» Required action:
Copy each entry below verbatim. Skip the pictures.

[[ Input, beginning ]]

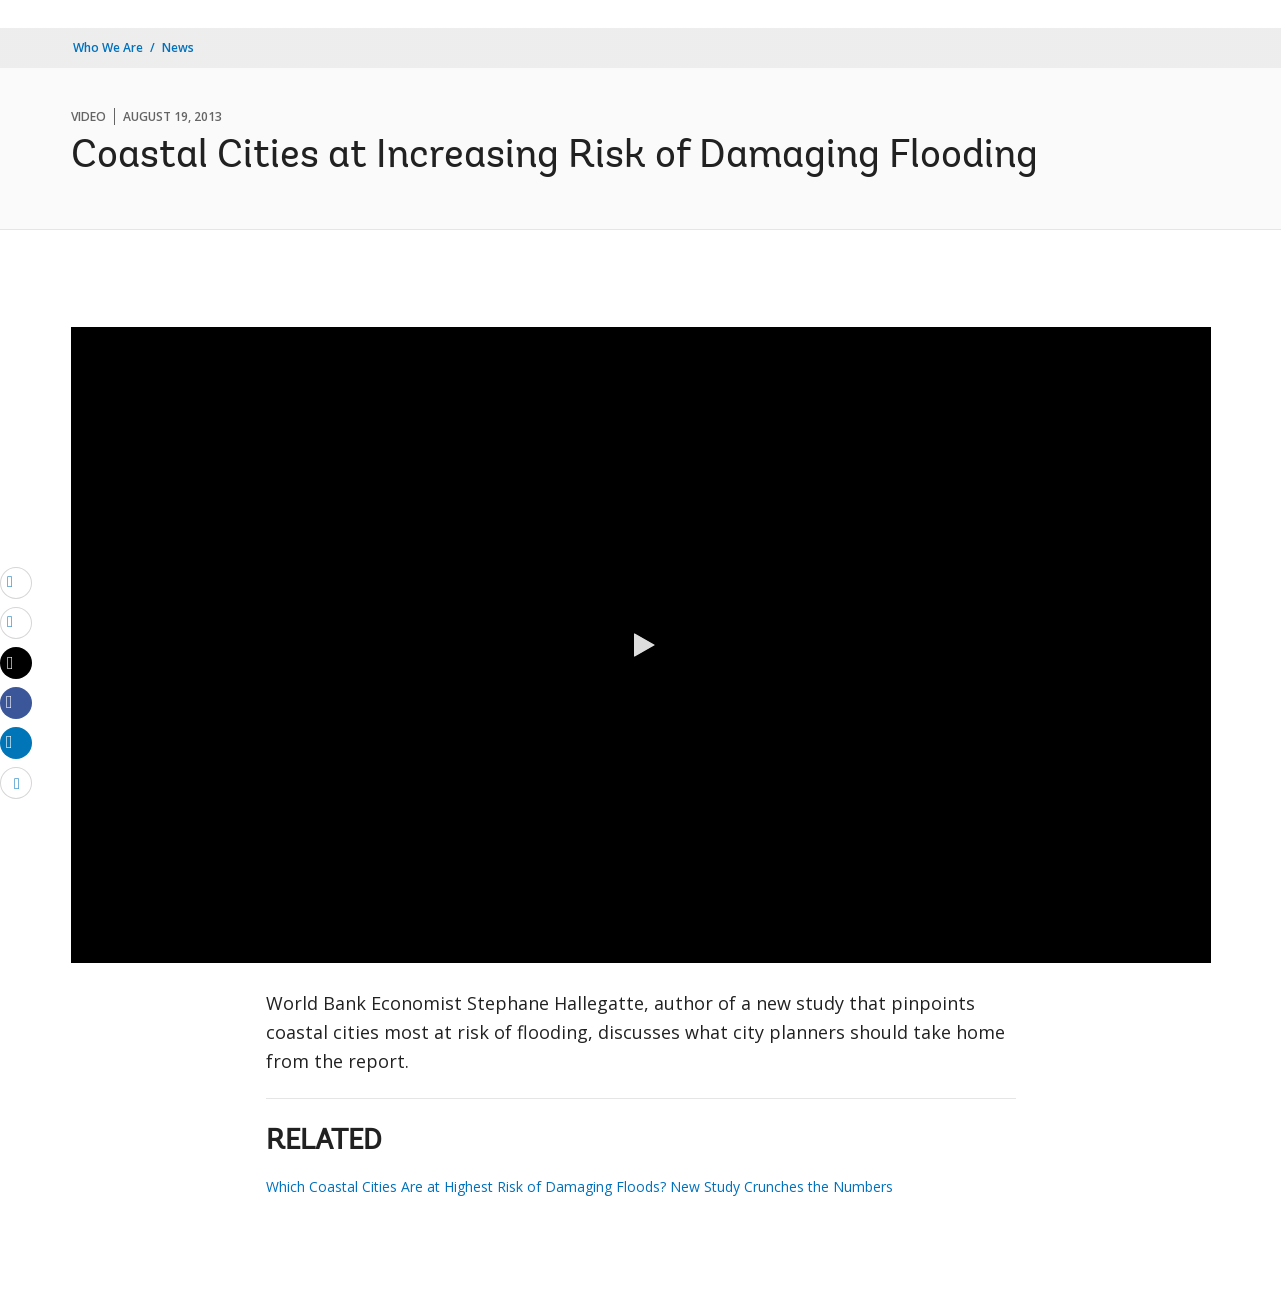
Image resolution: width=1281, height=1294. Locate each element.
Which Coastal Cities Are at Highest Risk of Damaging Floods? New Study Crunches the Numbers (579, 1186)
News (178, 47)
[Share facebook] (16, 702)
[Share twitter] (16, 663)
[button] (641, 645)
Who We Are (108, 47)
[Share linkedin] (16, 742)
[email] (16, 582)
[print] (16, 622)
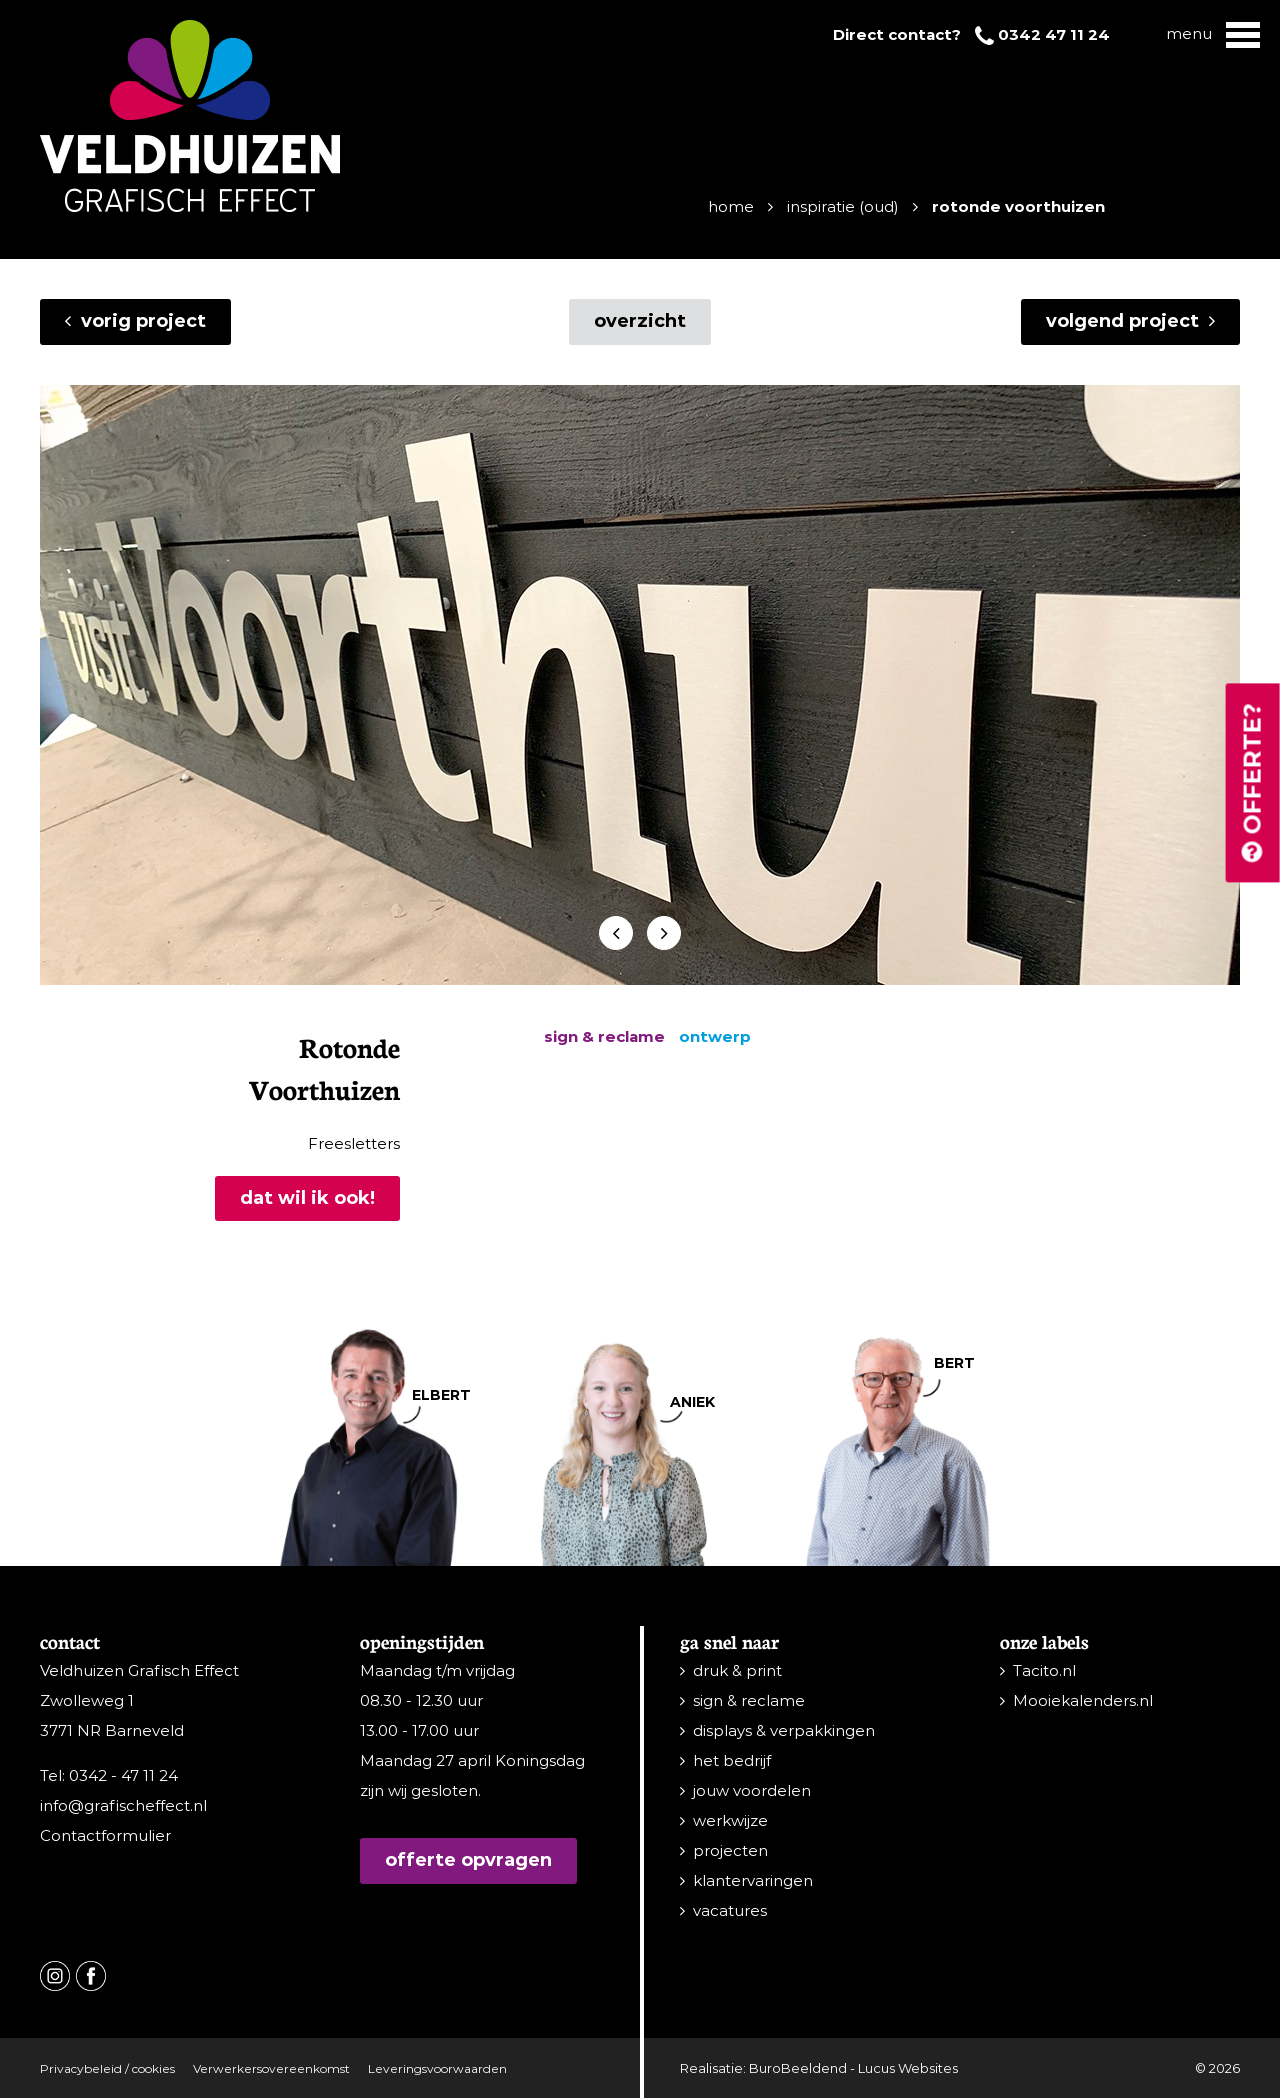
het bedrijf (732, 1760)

[[ Input, end ]]

» Task output:
Image resolution: width=1281, height=1294. Locate each element.
Which Coastal Cities Are at Highest Risk of Damaging Floods? New Study Crunches the Numbers (579, 1186)
News (178, 47)
[Share facebook] (16, 702)
[Share twitter] (16, 663)
[button] (641, 645)
Who We Are (108, 47)
[Share linkedin] (16, 742)
[email] (16, 582)
[print] (16, 622)
het bedrijf (732, 1760)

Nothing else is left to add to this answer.